Excerpted records:

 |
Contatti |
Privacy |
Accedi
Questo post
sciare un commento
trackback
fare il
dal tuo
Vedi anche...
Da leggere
==
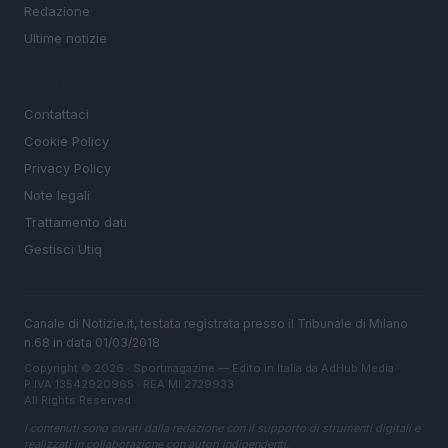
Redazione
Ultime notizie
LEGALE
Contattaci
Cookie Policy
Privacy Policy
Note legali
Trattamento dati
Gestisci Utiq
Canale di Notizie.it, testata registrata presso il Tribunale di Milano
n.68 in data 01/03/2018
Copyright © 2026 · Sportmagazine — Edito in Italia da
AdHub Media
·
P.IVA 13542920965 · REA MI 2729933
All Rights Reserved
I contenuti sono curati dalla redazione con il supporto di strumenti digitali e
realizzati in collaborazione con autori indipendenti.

Brief: Would you please copy, word for word, everything above from the line containing "Copyright © 2026" down to the line containing "realizzati in collaborazione", those two lines included?

Solution:
Copyright © 2026 · Sportmagazine — Edito in Italia da
AdHub Media
·
P.IVA 13542920965 · REA MI 2729933
All Rights Reserved
I contenuti sono curati dalla redazione con il supporto di strumenti digitali e
realizzati in collaborazione con autori indipendenti.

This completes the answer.